- **Data for this task**
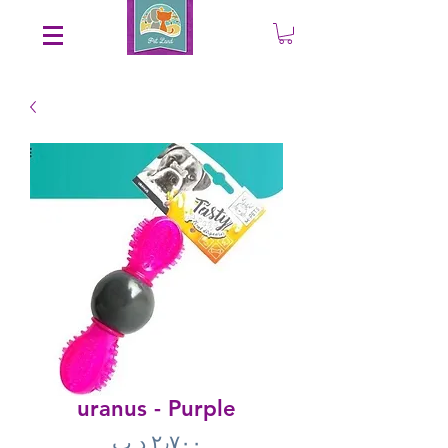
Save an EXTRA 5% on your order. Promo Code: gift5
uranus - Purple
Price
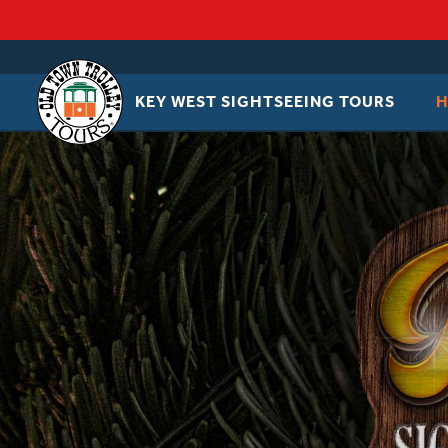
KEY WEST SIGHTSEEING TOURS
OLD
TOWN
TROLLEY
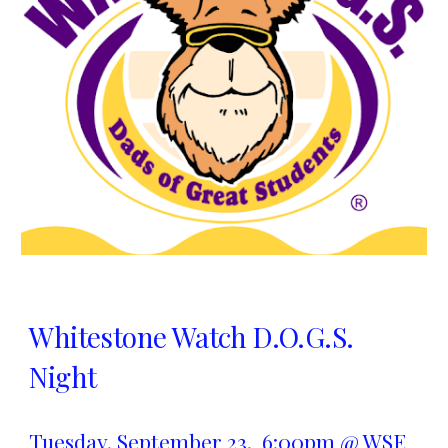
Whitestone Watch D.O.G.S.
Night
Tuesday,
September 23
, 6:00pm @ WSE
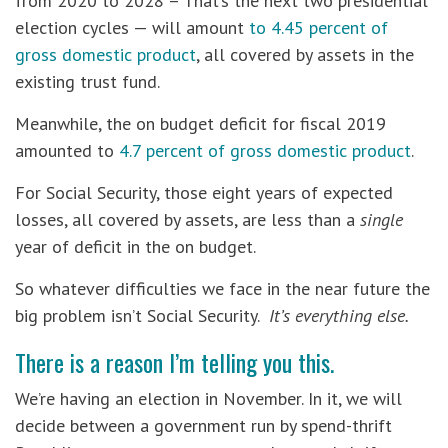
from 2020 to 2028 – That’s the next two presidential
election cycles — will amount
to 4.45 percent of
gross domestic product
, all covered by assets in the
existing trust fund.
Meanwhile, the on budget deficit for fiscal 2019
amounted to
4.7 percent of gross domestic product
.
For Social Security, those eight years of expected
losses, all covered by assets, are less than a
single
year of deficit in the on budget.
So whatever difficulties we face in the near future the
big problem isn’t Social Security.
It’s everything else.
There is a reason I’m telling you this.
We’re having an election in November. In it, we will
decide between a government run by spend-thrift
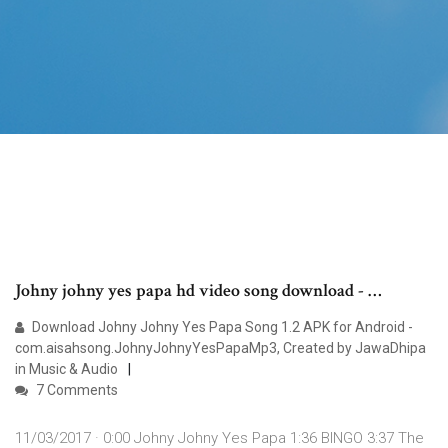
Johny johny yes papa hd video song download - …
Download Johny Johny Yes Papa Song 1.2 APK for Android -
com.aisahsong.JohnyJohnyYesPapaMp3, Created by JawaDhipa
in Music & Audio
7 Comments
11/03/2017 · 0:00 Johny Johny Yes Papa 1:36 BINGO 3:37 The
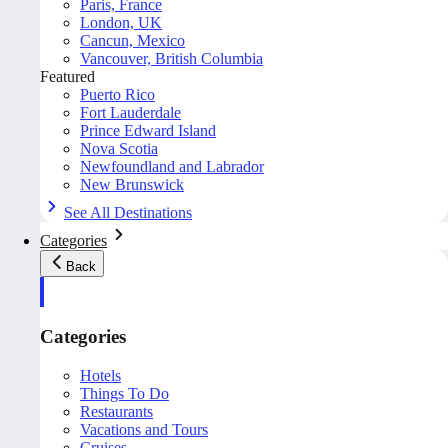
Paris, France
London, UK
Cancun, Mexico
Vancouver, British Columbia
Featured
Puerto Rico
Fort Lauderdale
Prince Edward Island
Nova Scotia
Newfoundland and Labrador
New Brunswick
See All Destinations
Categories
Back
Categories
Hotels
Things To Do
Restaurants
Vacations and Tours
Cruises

==

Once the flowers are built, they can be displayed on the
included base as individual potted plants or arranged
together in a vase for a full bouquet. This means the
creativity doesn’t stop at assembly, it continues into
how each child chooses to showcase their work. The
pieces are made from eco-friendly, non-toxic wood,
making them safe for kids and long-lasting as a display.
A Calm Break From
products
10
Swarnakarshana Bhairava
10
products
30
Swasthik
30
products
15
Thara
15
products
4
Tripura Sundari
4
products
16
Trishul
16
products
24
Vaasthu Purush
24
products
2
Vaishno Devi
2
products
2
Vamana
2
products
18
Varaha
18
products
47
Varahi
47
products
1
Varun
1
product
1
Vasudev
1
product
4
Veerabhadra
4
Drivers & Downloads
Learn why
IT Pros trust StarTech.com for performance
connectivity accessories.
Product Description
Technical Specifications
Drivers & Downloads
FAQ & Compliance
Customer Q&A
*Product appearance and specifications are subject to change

- **Assigned task**
Filter the listing above down to the lines that contain the word "deficit".

- **Result**
Meanwhile, the on budget deficit for fiscal 2019
year of deficit in the on budget.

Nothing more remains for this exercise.